» WORK TO COMPLETE
Tell how many lines contain the string "Trimmen" in the material underneath; the reply is that number and no more.

----

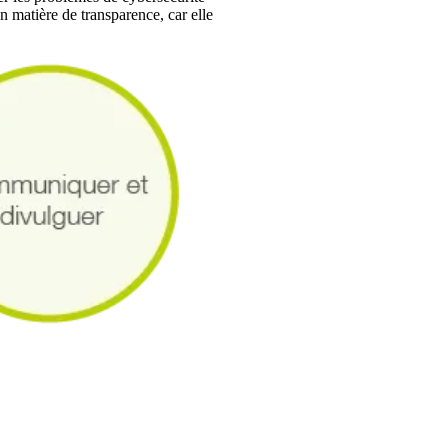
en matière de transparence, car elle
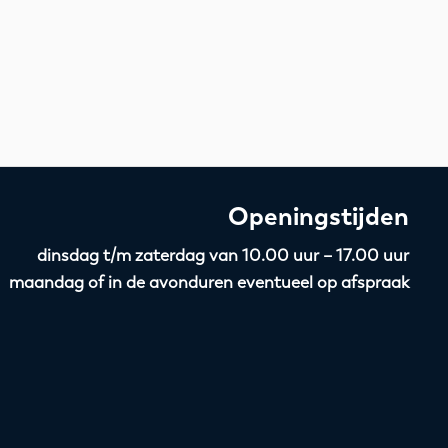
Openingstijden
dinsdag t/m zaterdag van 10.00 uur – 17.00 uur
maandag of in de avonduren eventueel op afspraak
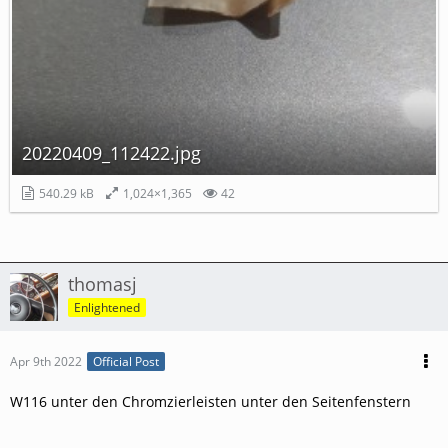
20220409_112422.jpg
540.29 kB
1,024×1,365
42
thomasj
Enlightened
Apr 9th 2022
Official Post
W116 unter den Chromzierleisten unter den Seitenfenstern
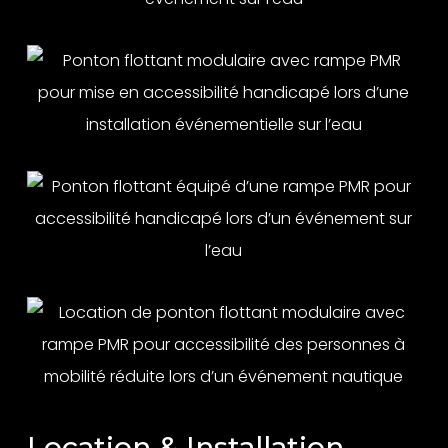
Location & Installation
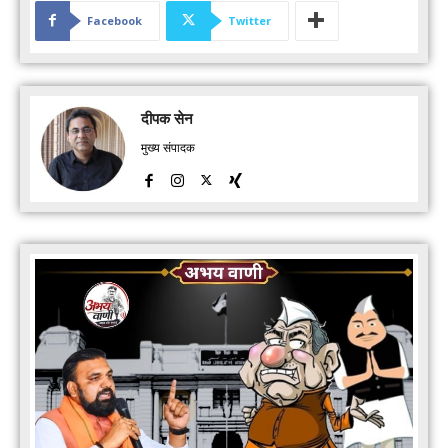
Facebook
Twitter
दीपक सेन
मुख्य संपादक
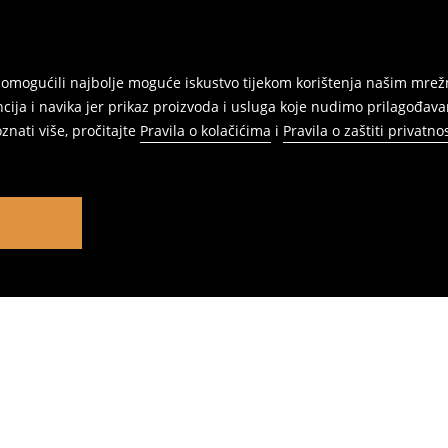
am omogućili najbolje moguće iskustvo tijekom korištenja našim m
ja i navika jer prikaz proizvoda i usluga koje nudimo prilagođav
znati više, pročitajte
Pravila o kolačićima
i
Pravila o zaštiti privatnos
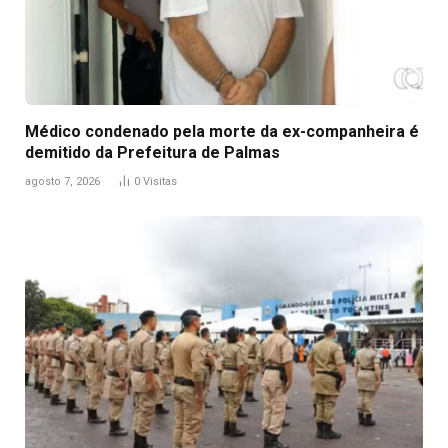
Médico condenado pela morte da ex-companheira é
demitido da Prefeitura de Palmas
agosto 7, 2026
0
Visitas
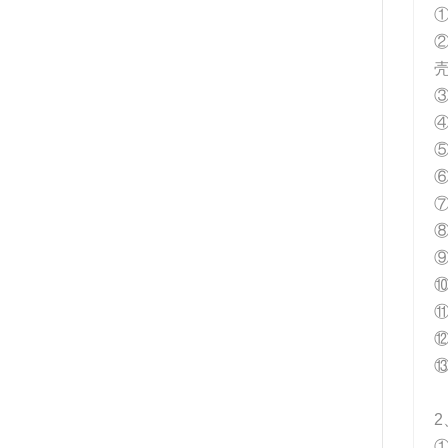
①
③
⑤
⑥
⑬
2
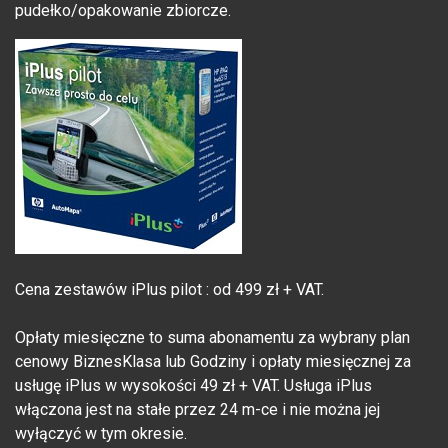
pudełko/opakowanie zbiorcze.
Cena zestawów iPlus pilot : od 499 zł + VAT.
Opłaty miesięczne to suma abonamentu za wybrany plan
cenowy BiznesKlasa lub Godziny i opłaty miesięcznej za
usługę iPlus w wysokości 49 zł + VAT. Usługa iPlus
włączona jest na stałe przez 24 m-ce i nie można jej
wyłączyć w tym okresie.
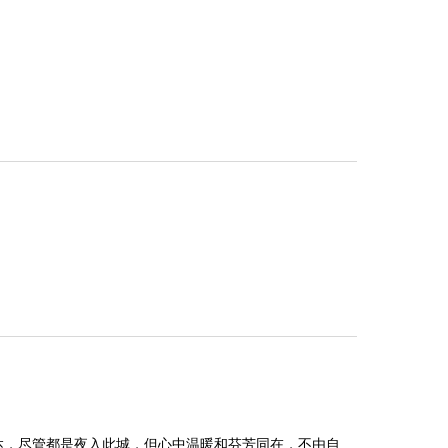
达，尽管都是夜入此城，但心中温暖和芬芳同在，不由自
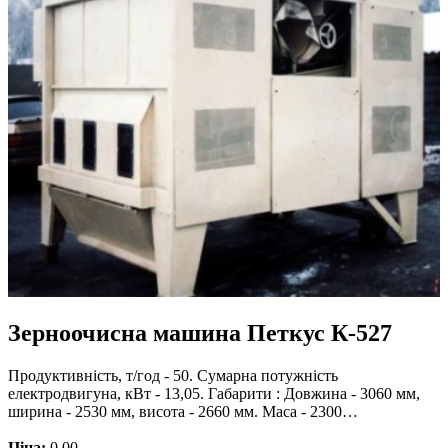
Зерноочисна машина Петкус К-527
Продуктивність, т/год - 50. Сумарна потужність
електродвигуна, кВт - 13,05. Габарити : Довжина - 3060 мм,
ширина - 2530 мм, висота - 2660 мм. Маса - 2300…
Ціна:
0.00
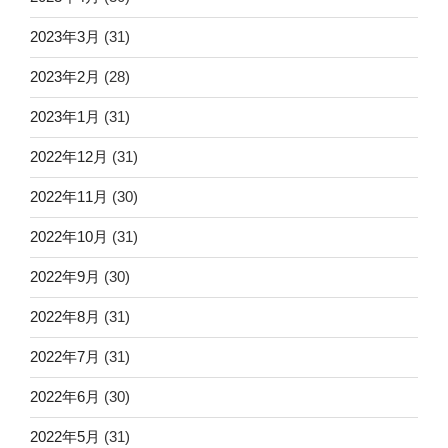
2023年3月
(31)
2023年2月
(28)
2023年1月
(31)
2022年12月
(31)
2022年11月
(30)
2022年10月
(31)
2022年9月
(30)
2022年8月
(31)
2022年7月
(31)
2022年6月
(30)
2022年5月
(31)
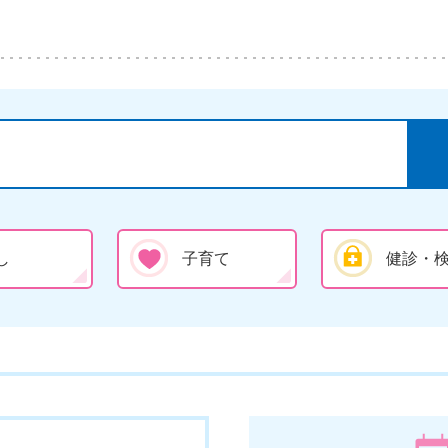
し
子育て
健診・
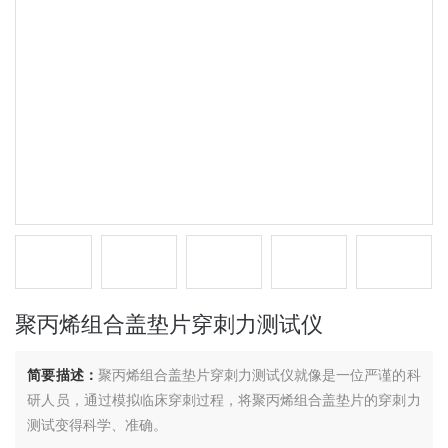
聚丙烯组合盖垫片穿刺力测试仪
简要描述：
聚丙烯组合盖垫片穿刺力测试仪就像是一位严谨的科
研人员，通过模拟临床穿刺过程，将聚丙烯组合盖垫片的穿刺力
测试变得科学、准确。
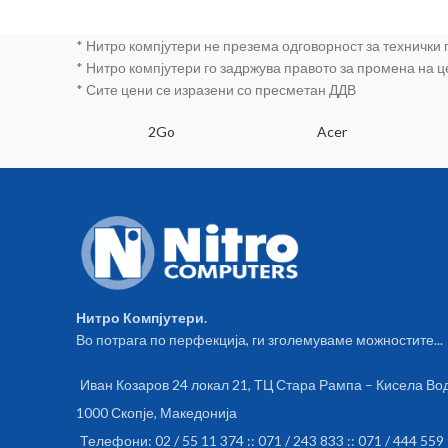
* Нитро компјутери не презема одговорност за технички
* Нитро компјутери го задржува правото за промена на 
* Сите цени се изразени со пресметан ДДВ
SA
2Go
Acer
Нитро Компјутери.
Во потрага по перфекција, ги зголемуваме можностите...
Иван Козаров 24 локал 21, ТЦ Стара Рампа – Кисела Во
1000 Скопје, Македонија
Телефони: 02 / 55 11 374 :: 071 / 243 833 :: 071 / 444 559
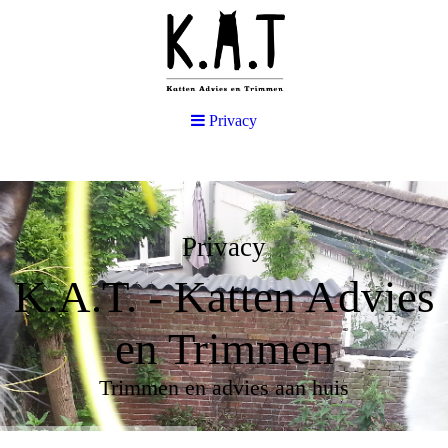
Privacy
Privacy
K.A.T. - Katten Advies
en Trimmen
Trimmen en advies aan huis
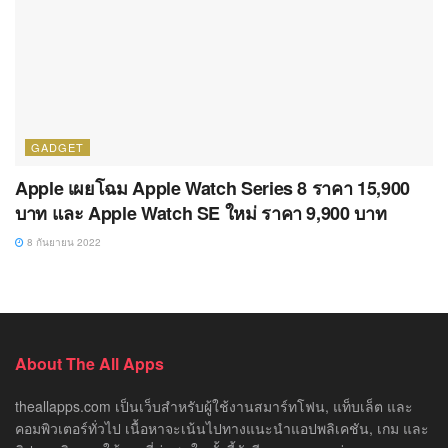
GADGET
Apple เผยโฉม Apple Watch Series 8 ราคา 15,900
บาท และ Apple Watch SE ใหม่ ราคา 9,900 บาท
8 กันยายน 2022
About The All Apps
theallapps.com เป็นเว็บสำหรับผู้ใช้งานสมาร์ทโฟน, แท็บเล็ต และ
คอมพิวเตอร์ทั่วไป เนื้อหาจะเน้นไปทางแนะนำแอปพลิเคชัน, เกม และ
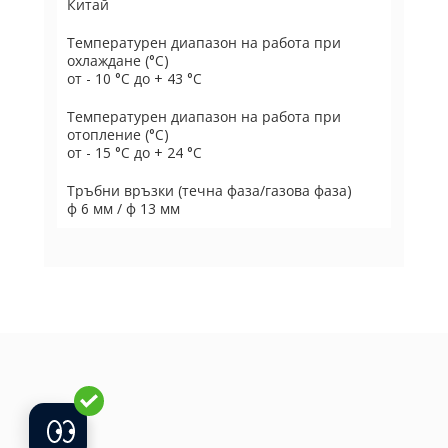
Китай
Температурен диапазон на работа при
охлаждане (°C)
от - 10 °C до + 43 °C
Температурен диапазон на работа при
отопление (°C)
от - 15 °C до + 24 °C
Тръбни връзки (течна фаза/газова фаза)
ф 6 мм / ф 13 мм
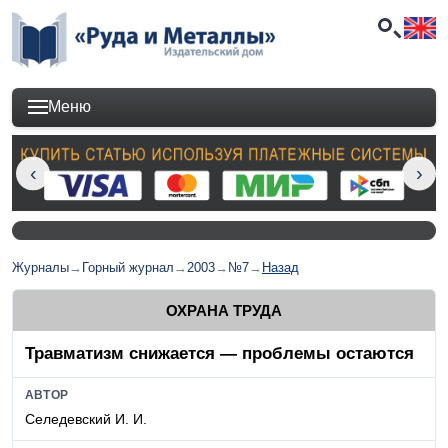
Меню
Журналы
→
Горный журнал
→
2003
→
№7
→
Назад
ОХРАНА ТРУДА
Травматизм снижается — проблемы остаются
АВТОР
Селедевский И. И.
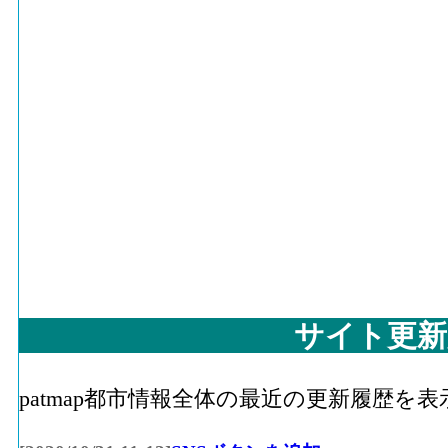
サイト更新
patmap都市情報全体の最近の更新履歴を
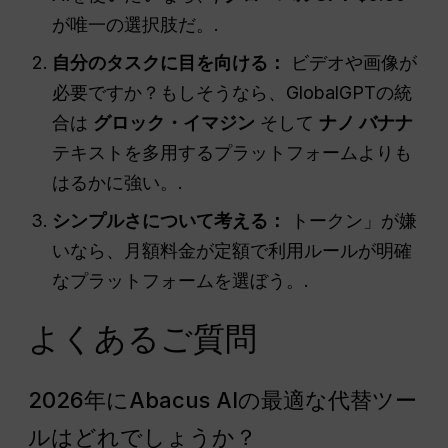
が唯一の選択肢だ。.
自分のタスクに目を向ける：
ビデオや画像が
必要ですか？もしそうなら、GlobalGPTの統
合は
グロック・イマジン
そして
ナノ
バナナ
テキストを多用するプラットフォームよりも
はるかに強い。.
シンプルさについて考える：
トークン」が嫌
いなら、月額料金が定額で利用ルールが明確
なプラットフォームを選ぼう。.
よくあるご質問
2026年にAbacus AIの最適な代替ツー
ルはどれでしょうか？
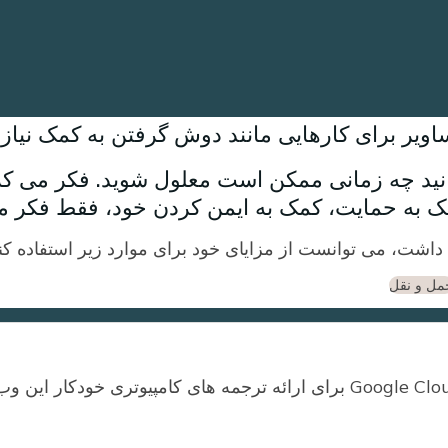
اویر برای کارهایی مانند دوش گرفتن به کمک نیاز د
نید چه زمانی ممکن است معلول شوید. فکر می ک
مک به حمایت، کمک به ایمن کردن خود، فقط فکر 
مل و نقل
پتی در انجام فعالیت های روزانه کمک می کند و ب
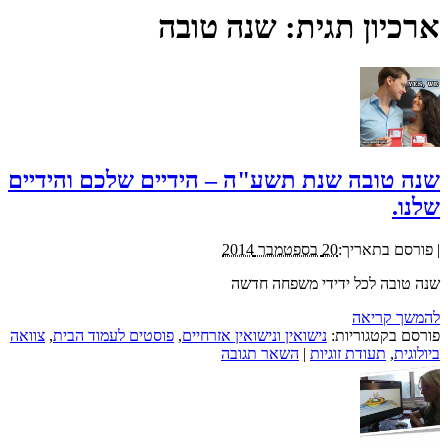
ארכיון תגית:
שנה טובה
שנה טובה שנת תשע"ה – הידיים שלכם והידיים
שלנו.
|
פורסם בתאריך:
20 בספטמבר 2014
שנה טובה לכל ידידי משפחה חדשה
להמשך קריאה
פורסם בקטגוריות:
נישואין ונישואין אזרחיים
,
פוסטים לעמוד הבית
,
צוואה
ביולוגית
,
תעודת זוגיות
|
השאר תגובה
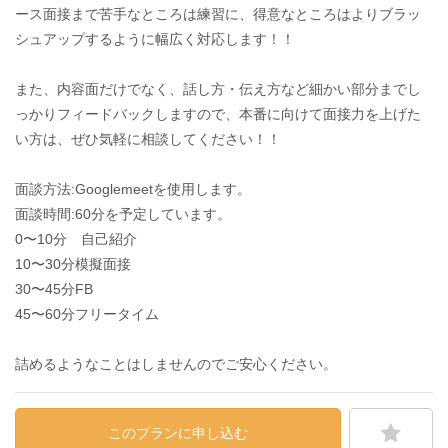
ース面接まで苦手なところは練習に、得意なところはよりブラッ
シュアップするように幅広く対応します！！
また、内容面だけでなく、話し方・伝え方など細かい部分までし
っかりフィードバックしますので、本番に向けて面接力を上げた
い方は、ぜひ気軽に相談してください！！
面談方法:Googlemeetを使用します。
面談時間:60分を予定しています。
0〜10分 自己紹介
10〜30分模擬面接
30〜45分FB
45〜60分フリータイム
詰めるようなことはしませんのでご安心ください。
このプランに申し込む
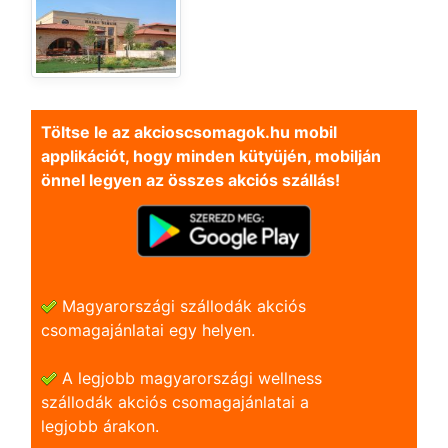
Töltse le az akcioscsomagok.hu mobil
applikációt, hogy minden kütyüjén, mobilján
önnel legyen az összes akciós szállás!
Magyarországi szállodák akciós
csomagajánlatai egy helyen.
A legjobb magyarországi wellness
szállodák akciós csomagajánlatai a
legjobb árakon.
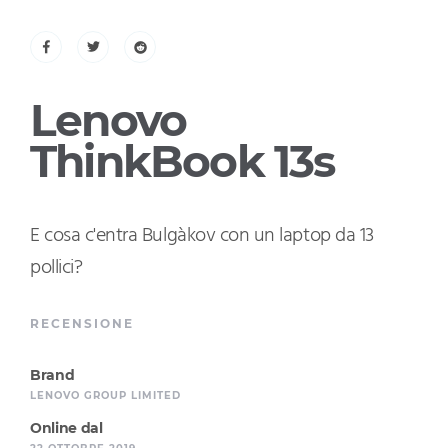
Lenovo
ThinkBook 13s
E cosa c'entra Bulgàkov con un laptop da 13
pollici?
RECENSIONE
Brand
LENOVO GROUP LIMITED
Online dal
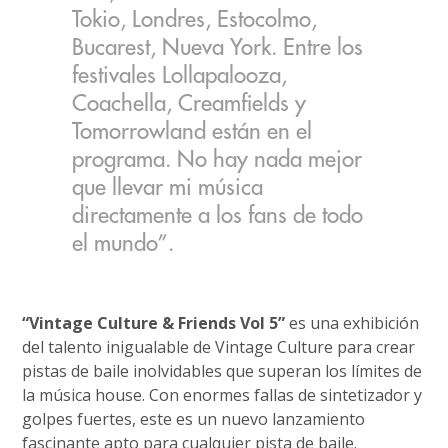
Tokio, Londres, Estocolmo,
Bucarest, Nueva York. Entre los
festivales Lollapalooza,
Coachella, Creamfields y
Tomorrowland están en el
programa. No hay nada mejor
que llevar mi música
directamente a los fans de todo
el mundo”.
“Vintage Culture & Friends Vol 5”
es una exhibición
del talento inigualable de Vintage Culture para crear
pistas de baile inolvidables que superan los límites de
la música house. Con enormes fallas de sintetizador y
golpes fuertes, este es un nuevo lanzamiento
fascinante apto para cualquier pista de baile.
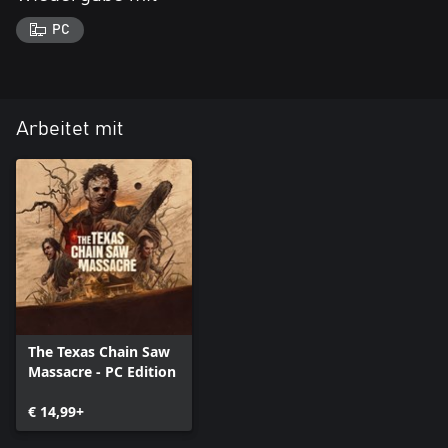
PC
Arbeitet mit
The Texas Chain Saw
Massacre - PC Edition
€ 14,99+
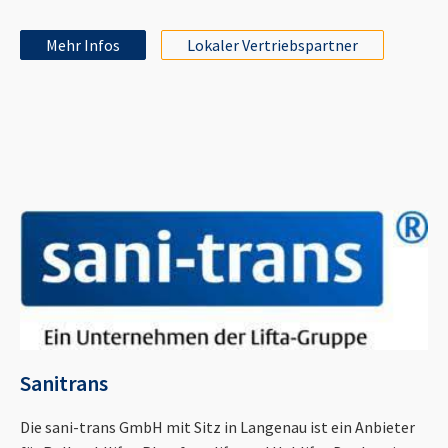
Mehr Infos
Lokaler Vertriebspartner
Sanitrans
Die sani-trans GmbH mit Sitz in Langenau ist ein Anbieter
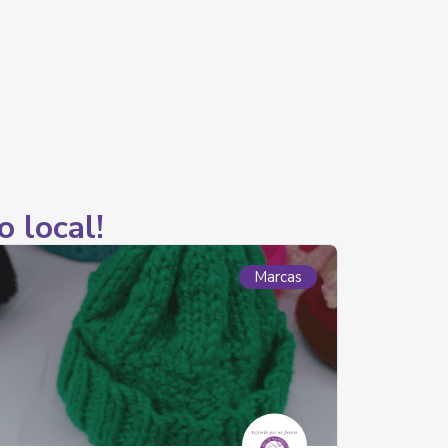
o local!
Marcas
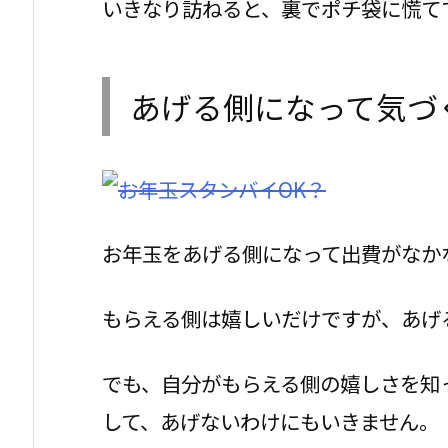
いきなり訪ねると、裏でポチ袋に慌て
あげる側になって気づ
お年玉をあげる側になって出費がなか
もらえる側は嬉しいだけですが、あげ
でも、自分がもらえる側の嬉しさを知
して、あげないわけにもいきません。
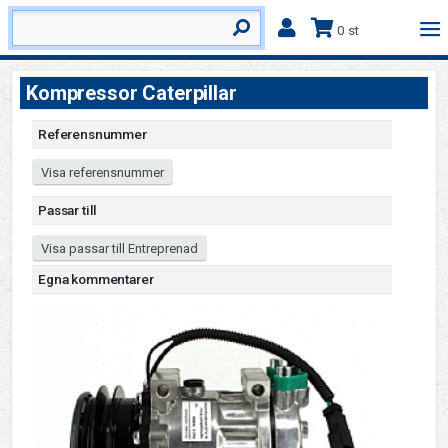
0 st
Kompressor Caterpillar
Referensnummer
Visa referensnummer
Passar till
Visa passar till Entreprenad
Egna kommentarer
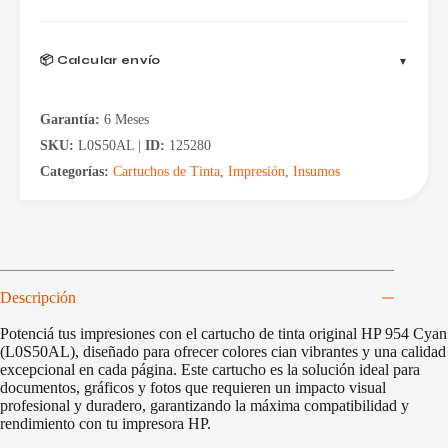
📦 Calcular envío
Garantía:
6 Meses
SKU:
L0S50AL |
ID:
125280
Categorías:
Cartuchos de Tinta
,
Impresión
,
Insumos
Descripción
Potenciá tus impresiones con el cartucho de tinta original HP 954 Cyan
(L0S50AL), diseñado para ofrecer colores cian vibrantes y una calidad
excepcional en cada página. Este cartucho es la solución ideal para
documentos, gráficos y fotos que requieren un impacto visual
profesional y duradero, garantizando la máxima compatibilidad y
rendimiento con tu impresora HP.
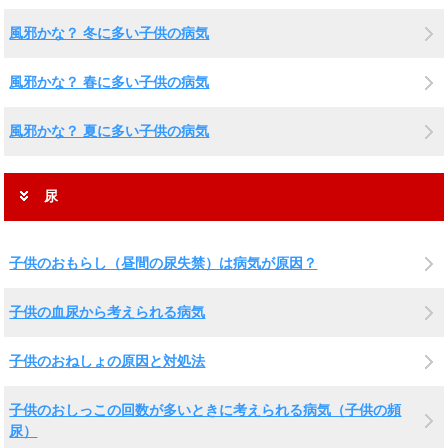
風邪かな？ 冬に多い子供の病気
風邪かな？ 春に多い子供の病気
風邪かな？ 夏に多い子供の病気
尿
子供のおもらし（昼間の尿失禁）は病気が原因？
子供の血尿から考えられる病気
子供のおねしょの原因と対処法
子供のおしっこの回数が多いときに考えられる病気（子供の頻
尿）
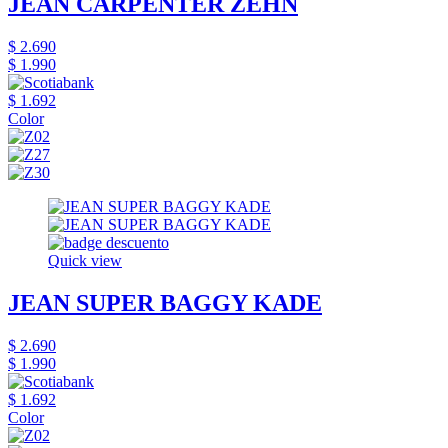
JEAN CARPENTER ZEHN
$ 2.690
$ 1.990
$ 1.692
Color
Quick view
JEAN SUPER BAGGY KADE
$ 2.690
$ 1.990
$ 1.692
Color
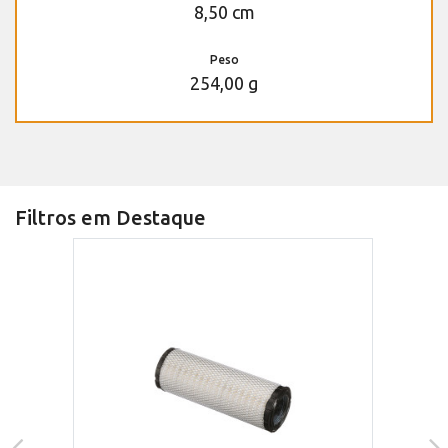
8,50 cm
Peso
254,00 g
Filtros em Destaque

----

» SOLUTION TO THIS TASK
2